Bitfinex and Tether recklessly and unlawfully covered-up massive financial losses to keep their scheme going and protect their bottom lines. Tether’s claims that its virtual currency was fully backed by U.S. dollars at all times was a lie

— Attorney General James

There is nothing left in Bitcoin (BTC) in 2023 but deception, a narrative that constantly changes according to circumstances, and irrelevant social media influencers you can’t be seriously following for financial advice.

In Conclusion: The BTC Facade Ends With Tether

(Twitter)

Tether minted another Billion USDT just like that.

Fake liquidity sustains Bitcoin at extreme valuation, empowering Bitcoin maximalists and nourishing the absurdity of this market.

Tether prints USDT and the price of BTC pumps.

Accounting firm BDO Italia releases attestations (ordered by Tether), validating for a single day every three months that Tether maintains equal reserves to the stablecoin it controls.

However, since this is not a full audit, these reserves are not analyzed further, and we have no idea about the money transfers or what these resources contain in detail.

Moreover, BDO emphasizes that it does not track Tether’s resources at any other time and does not certify cash flows or reserves for the rest of 90 days. There’s no balance sheet, so these attestations prove nothing.

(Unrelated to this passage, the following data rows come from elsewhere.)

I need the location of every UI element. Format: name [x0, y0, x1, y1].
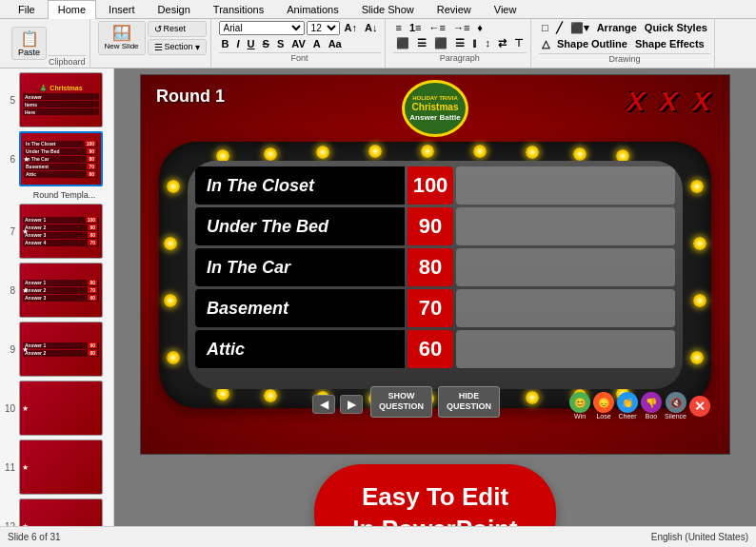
- close-button[interactable]: ✕: [689, 396, 710, 417]
- decrease-font-button[interactable]: A↓: [362, 21, 380, 34]
- promo-pill: Easy To Edit In PowerPoint: [314, 464, 555, 526]
- shape-effects-button[interactable]: Shape Effects: [632, 37, 707, 50]
- nav-arrows-container: ◀ ▶: [312, 395, 363, 414]
- light-l3: [164, 294, 177, 307]
- tab-design[interactable]: Design: [148, 0, 201, 18]
- light-t4: [368, 145, 382, 158]
- prev-arrow[interactable]: ◀: [312, 395, 335, 414]
- line-spacing-button[interactable]: ↕: [483, 36, 494, 49]
- align-left-button[interactable]: ⬛: [393, 36, 412, 50]
- drawing-section: □ ╱ ⬛▾ Arrange Quick Styles △ Shape Outl…: [535, 19, 715, 68]
- font-color-button[interactable]: A: [310, 37, 324, 50]
- tab-animations[interactable]: Animations: [276, 0, 348, 18]
- answer-score-2: 90: [408, 207, 453, 245]
- tab-insert[interactable]: Insert: [98, 0, 146, 18]
- paste-button[interactable]: 📋 Paste: [11, 27, 47, 60]
- section-button[interactable]: ☰ Section ▾: [148, 39, 207, 55]
- bullets-button[interactable]: ≡: [393, 21, 405, 34]
- align-text-button[interactable]: ⊤: [511, 36, 527, 50]
- slides-section: 🪟 New Slide ↺ Reset ☰ Section ▾: [94, 19, 211, 68]
- light-b7: [526, 391, 539, 404]
- slide-thumb-11[interactable]: 11 ★: [4, 440, 109, 495]
- increase-font-button[interactable]: A↑: [342, 21, 360, 34]
- lose-button[interactable]: 😞: [593, 392, 614, 413]
- light-r1: [690, 180, 704, 193]
- font-family-select[interactable]: Arial: [219, 21, 305, 35]
- answer-label-3: In The Car: [195, 248, 405, 286]
- slide-thumb-6[interactable]: 6 ★ In The Closet100 Under The Bed90 In …: [4, 131, 109, 186]
- light-t7: [526, 146, 539, 159]
- shadow-button[interactable]: S: [274, 37, 287, 50]
- slide-thumb-5[interactable]: 5 🎄 Christmas Answer Items Here: [4, 72, 109, 127]
- answer-blank-5: [456, 330, 675, 368]
- right-panel: Round 1 HOLIDAY TRIVIA Christmas Answer …: [114, 68, 756, 526]
- tab-view[interactable]: View: [484, 0, 527, 18]
- arrange-button[interactable]: Arrange: [594, 21, 640, 34]
- strikethrough-button[interactable]: S: [260, 37, 272, 50]
- answer-score-4: 70: [408, 289, 453, 327]
- slide-6-label: Round Templa...: [19, 190, 109, 200]
- justify-button[interactable]: ☰: [452, 36, 468, 50]
- slide-thumb-10[interactable]: 10 ★: [4, 381, 109, 436]
- shape-more[interactable]: ⬛▾: [567, 21, 592, 35]
- answer-row-1: In The Closet 100: [195, 166, 675, 205]
- answer-row-3: In The Car 80: [195, 248, 675, 286]
- shape-square[interactable]: □: [539, 21, 551, 34]
- board-inner: In The Closet 100 Under The Bed 90: [188, 161, 683, 389]
- x-marks: X X X: [627, 87, 714, 117]
- lose-label: Lose: [596, 413, 610, 420]
- light-t8: [573, 147, 587, 161]
- win-button[interactable]: 😊: [569, 392, 590, 413]
- quick-styles-button[interactable]: Quick Styles: [642, 21, 710, 34]
- tab-transitions[interactable]: Transitions: [203, 0, 274, 18]
- underline-button[interactable]: U: [245, 37, 258, 50]
- slide-panel: 5 🎄 Christmas Answer Items Here 6 ★ In: [0, 68, 114, 526]
- align-center-button[interactable]: ☰: [414, 36, 429, 50]
- slide-count: Slide 6 of 31: [8, 532, 61, 542]
- slide-thumb-8[interactable]: 8 ★ Answer 180 Answer 270 Answer 360: [4, 263, 109, 318]
- columns-button[interactable]: ⫿: [469, 36, 481, 49]
- cheer-button[interactable]: 👏: [617, 392, 638, 413]
- slide-thumb-7[interactable]: 7 ★ Answer 1100 Answer 290 Answer 380 An…: [4, 204, 109, 259]
- font-size-input[interactable]: Aa: [326, 37, 345, 50]
- shape-outline-button[interactable]: Shape Outline: [554, 37, 630, 50]
- slide-canvas[interactable]: Round 1 HOLIDAY TRIVIA Christmas Answer …: [140, 74, 730, 455]
- answer-label-5: Attic: [195, 330, 405, 368]
- answer-score-5: 60: [408, 330, 453, 368]
- new-slide-icon: 🪟: [112, 24, 131, 42]
- boo-label: Boo: [646, 413, 657, 420]
- bold-button[interactable]: B: [219, 37, 232, 50]
- tab-file[interactable]: File: [8, 0, 46, 18]
- char-spacing-button[interactable]: AV: [288, 37, 308, 50]
- text-direction-button[interactable]: ⇄: [495, 36, 509, 50]
- slide-thumb-12[interactable]: 12 ★: [4, 498, 109, 526]
- shape-line[interactable]: ╱: [553, 21, 566, 35]
- light-t6: [473, 145, 487, 158]
- next-arrow[interactable]: ▶: [340, 395, 363, 414]
- new-slide-button[interactable]: 🪟 New Slide: [98, 21, 146, 55]
- show-question-button[interactable]: SHOWQUESTION: [370, 386, 432, 418]
- round-label: Round 1: [156, 87, 225, 107]
- font-size-select[interactable]: 12: [307, 21, 340, 35]
- silence-button[interactable]: 🔇: [666, 392, 686, 413]
- answer-label-2: Under The Bed: [195, 207, 405, 245]
- tab-home[interactable]: Home: [48, 0, 96, 19]
- tab-slideshow[interactable]: Slide Show: [351, 0, 425, 18]
- reset-button[interactable]: ↺ Reset: [148, 21, 207, 37]
- light-r2: [693, 237, 706, 250]
- numbering-button[interactable]: 1≡: [407, 21, 425, 34]
- align-right-button[interactable]: ⬛: [431, 36, 450, 50]
- convert-smartart-button[interactable]: ♦: [474, 21, 486, 34]
- promo-line2: In PowerPoint: [352, 515, 517, 526]
- paragraph-section: ≡ 1≡ ←≡ →≡ ♦ ⬛ ☰ ⬛ ☰ ⫿ ↕ ⇄ ⊤ Paragraph: [389, 19, 532, 68]
- ribbon-tabs: File Home Insert Design Transitions Anim…: [0, 0, 756, 19]
- increase-indent-button[interactable]: →≡: [450, 21, 472, 34]
- hide-question-button[interactable]: HIDEQUESTION: [438, 386, 500, 418]
- tab-review[interactable]: Review: [427, 0, 482, 18]
- boo-button[interactable]: 👎: [641, 392, 662, 413]
- win-label: Win: [574, 413, 586, 420]
- italic-button[interactable]: I: [234, 37, 243, 50]
- decrease-indent-button[interactable]: ←≡: [426, 21, 448, 34]
- slide-thumb-9[interactable]: 9 ★ Answer 190 Answer 280: [4, 322, 109, 377]
- shape-fill-button[interactable]: △: [539, 37, 552, 51]
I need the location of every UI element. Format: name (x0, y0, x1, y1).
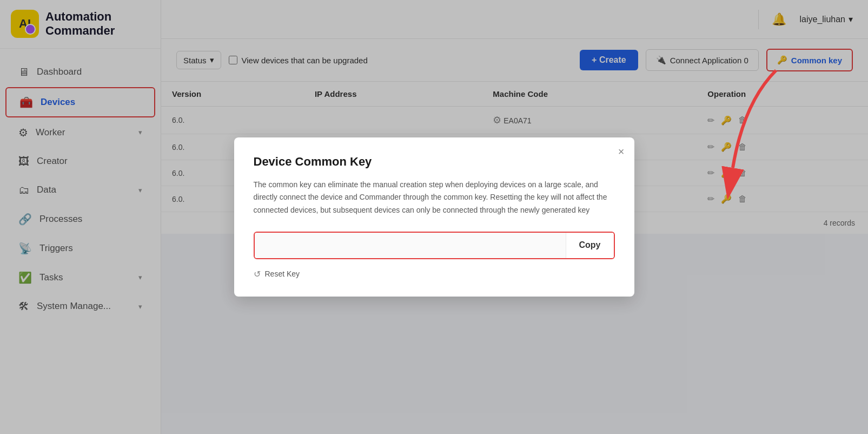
modal-title: Device Common Key (254, 155, 615, 169)
reset-icon: ↺ (254, 269, 261, 279)
common-key-input[interactable] (255, 233, 566, 258)
modal-description: The common key can eliminate the manual … (254, 179, 615, 216)
modal-close-button[interactable]: × (618, 146, 625, 157)
reset-key-label: Reset Key (265, 269, 300, 278)
key-input-row: Copy (254, 232, 615, 259)
modal-overlay[interactable]: × Device Common Key The common key can e… (0, 0, 868, 434)
reset-key-row[interactable]: ↺ Reset Key (254, 269, 615, 279)
copy-button[interactable]: Copy (566, 233, 614, 258)
device-common-key-modal: × Device Common Key The common key can e… (234, 137, 634, 296)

Investigators have long sought to expose the accounting behind Tether, whose combined secrecy and enormity have earned it the reputation of “the coin that could wreck crypto.”

Forbes

It would be incredible if one day we discover how we were all wrong regarding Tether, Bitfinex, the LEO token, the Panama papers, the USDT/BTC pumps, and several more discrepancies caused by secrecy and confusion (the public strategy of Tether).

The collapse of “unstablecoins” is not a matter of if but a matter of when.

Once USDT collapses, the market will decide where Bitcoin BTC belongs and how much of its current value is backed by actual funds, and not billions of random tokens minted in milliseconds.

  • Cover Picture on Pixabay (background)

Images published in this article are used for research and educational purposes and falls the guidelines of fair use. No copyright infringement intended. If you are, or represent, the copyright owner of images used in this article, and have an issue with the use of said material, please notify me.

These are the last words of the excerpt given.